Sounds like it's localStorage. But I'd expect that to be covered by "site data" in that option.

It's a bit like cookies, but just for one site. Some think they can avoid cookie consent banners with localStorage.

Firefox has a page on the topic.

[-] viking@infosec.pub 9 points 3 months ago

That could simply be the cookies.txt file with no content whatsoever.

[-] knightly@hexbear.net 5 points 3 months ago* (last edited 3 months ago)

Firefox stores cookies in a DB file called cookies.sqlite, i just cleared cookies on a fresh new Firefox profile and the file is 524.3kB. A text dump of the file has four lines of text that describe the structure of the cookie database and that's it. No actual content.

[-] MangoPenguin@lemmy.blahaj.zone 5 points 3 months ago

What is the data it's keeping? 25-100 bytes doesn't seem like there's anything actually there.

[-] tacticalsugar@lemmy.blahaj.zone 1 points 3 months ago* (last edited 3 months ago)

8 bytes is enough to store 18,446,744,073,709,551,616 (18 quintillion) different values, more than enough space for a fingerprint ID. The size of the data shouldn't factor into the potential threat.

[-] MangoPenguin@lemmy.blahaj.zone 4 points 3 months ago

Oh for sure, I just wonder if the size being the same on 2 of them is a result of Firefox storing some default data there on cleanup by accident.

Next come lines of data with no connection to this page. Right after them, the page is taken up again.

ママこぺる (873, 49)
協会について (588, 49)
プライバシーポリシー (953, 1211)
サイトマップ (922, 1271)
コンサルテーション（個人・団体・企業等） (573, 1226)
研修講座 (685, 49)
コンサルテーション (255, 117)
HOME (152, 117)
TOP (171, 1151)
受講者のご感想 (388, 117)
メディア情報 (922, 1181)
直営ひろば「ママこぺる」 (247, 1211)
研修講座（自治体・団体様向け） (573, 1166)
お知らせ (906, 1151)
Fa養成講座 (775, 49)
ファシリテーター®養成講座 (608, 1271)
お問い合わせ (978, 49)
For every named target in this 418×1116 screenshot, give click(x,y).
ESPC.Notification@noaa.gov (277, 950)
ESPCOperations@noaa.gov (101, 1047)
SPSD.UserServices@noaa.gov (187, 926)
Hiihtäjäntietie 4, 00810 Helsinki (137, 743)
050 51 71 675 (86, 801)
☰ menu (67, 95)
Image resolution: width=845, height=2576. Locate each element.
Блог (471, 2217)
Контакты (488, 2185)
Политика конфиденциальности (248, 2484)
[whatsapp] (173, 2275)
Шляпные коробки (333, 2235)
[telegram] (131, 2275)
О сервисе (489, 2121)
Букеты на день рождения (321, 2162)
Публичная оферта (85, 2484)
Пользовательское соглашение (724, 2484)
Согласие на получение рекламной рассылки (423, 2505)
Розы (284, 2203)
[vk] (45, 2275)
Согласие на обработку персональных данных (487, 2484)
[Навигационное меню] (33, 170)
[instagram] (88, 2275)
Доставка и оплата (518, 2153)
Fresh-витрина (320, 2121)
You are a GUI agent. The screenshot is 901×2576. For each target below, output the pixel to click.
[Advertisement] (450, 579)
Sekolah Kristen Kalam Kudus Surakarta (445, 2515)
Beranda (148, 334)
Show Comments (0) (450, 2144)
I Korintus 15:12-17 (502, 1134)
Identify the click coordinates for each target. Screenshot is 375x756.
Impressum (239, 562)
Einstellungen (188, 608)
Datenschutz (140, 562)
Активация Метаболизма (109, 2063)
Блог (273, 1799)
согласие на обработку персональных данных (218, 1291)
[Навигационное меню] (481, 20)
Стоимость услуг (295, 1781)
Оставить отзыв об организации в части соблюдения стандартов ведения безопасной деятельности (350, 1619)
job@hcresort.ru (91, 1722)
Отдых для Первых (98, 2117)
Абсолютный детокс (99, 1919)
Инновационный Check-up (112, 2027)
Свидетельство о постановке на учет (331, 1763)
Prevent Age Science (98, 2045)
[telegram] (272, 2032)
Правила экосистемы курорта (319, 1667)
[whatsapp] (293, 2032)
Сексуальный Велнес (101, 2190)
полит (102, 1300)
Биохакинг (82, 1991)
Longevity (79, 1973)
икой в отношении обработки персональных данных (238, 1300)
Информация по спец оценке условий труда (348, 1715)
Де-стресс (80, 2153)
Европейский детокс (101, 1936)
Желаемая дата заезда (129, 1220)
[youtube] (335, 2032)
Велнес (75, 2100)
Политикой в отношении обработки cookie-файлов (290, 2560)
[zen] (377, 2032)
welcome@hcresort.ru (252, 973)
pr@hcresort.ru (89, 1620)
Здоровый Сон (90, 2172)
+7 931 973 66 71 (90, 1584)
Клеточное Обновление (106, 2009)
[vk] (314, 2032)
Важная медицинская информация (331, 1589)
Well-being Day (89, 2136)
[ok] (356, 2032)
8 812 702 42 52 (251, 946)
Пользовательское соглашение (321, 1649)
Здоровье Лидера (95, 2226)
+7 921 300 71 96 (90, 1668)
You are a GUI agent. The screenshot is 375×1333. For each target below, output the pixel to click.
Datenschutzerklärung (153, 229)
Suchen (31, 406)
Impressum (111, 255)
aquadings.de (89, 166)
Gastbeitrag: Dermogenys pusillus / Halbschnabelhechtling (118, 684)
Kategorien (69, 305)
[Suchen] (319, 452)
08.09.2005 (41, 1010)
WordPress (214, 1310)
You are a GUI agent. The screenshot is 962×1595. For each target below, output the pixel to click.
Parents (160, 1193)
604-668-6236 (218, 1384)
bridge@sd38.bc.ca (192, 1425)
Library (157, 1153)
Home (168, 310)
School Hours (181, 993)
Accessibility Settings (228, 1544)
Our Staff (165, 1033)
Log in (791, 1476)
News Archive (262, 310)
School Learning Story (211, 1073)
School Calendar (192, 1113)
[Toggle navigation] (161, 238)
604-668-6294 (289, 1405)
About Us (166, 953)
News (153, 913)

[-] tacticalsugar@lemmy.blahaj.zone 2 points 3 months ago

Oh, I get it now! In my sleep deprived state I missed that two of them had the same size. That seems like a reasonable guess, I'm just paranoid about cookies :P

[-] 30p87@feddit.org 2 points 3 months ago

Except the actual content is very likely boilerplate stuff.

[-] tacticalsugar@lemmy.blahaj.zone 6 points 3 months ago

My point still stands. The size of data says nothing about its contents. If OP is concerned about this from a security or privacy perspective, you shouldn't be writing them off because it's only 100 bytes.